Of course not. Anybody who says such a thing should be deported to a re-education camp where, each day, they are forced to listen to German pop music, participate in English folk dancing and watch Northern Irish sitcoms. I do not, however, ask this question simply as way of attracting your attention. A cursory study of the Hollywood studios’ attitude to the titling of their films suggests that those bodies thinkĀ  we are distinctly cleverer than the nation that gave us Orson Welles, Herman Melville and Richard Feynman.

the-ghost-writer-1.jpg

Ewan McGregor is not actually a ghost. Okay? Got it?
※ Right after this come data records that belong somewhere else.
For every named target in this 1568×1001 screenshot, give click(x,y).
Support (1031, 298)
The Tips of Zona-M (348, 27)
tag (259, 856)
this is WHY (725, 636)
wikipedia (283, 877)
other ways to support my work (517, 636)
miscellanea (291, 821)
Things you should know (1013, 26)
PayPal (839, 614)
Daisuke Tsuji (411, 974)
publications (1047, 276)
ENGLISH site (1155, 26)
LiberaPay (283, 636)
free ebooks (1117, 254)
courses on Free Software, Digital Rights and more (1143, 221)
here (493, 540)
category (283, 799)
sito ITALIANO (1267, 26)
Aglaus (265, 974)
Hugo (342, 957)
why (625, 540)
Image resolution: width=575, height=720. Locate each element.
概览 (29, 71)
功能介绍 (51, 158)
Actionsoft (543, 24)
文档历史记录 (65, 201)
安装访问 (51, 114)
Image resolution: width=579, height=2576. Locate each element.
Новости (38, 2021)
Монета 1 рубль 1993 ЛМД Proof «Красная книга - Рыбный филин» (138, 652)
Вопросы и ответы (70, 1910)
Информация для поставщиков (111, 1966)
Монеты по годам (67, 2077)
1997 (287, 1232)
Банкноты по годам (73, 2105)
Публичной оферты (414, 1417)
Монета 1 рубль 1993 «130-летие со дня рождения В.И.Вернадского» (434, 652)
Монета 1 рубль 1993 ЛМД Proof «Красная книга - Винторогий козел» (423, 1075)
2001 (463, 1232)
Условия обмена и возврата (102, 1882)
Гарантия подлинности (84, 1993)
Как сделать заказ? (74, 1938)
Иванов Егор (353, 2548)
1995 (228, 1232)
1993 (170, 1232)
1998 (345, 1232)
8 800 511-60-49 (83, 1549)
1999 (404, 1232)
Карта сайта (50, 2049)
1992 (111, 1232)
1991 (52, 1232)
Consider the case of Roman Polanski’s fine The Ghost. In Britain and Ireland, the film will retain the title of Robert Harris‘s roman a clef concerning a former UK Prime Minister who acts very like Mr T Blair. In the US, however, the film was retitled The Ghost Writer. There can be only one reason. The studio is concerned that punters will think that the thriller — which opens here this week — is a ghost story and, more particularly, that they will confuse it with that 1990 pottery-rogering blubfest starring Demi Moore. The citizens of Borisokane and Birmingham are trusted to read the poster and draw the obvious conclusions. The good people of Baltimore and Boston are not.

This is not the first time this has happened. The Boat that Rocked’s title didn’t make it clear that the awful, awful film was about Pirate Radio, so it was renamed Pirate Radio in the US. When Alan Bennett’s play The Madness of George III was made into a film, the studios, fearful that American punters might think it a second sequel, titled the piece The Madness of King George. When the publishers of Harry Potter and the Philosopher’s Stone brought that novel to America, terrified the good burghers of Peoria wouldn’t know Plato from Pluto, they renamed it Harry Potter and the Sorcerer’s Stone. The film version retained that split personality.

If I were an American, I’d be pretty annoyed by this patronising attitude. If, indeed, you are an American, I suggest you approach the box-office of your local cinema and loudly demand a ticket for “The Ghost”. When the pimply youth furrows his brow, punch him in the face. That’ll learn ‘im.